= Transcribed page contents =

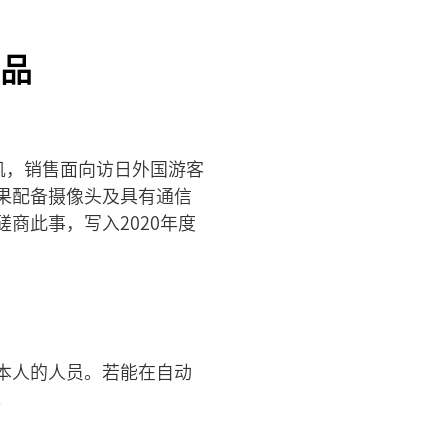
品
机，销售面向访日外国游客
果配备摄像头及具有通信
商此事，写入2020年度
本人的人员。若能在自动
。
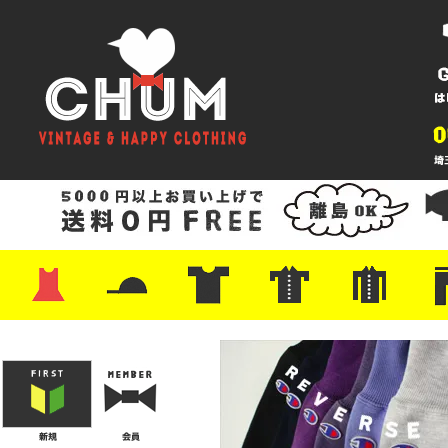
・ワンピース
・カットソー/スウェット
・ブラウス/シャツ
・スカート
・パンツ/ショーツ
・ジャケット/ニット
・Tシャツ
・ハット/スカーフ
・バッグ
・ブーツ/パンプス
・バッグ
・キャップ/ハット
・レザーシューズ/スニーカー
・ネクタイ
・マフラー
・アクセサリー
・ファイヤーキング
・雑貨/バンダナ
・プリントTシャツ
・バンド/ツアー
・キャラクター
・Nike/adidas/スポーツ
・チャンピオン
・サーフ/スケート
・ボーダー/総柄/無地
・フットボール/リンガー
・タンクトップ/NBA
・ポロシャツ
・半袖シャツ
・アロハ/サーフ/ボーリング
・ラルフ/ブランド
・無地/チェック/ストラ
・ワーク/ミリタリー/ウ
・ネル/ウール
・ショ
・アウ
・ジー
・Levi'
・ミリ
・コー
・コッ
・オー
・ジャ
ン
ン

= TASK GOAL =
Each line of the data must be restated exactly, and the pictures must be left out.

= ANSWER SPACE =
品
机，销售面向访日外国游客
果配备摄像头及具有通信
商此事，写入2020年度
本人的人员。若能在自动
。
・ワンピース
・カットソー/スウェット
・ブラウス/シャツ
・スカート
・パンツ/ショーツ
・ジャケット/ニット
・Tシャツ
・ハット/スカーフ
・バッグ
・ブーツ/パンプス
・バッグ
・キャップ/ハット
・レザーシューズ/スニーカー
・ネクタイ
・マフラー
・アクセサリー
・ファイヤーキング
・雑貨/バンダナ
・プリントTシャツ
・バンド/ツアー
・キャラクター
・Nike/adidas/スポーツ
・チャンピオン
・サーフ/スケート
・ボーダー/総柄/無地
・フットボール/リンガー
・タンクトップ/NBA
・ポロシャツ
・半袖シャツ
・アロハ/サーフ/ボーリング
・ラルフ/ブランド
・無地/チェック/ストラ
・ワーク/ミリタリー/ウ
・ネル/ウール
・ショ
・アウ
・ジー
・Levi'
・ミリ
・コー
・コッ
・オー
・ジャ
ン
ン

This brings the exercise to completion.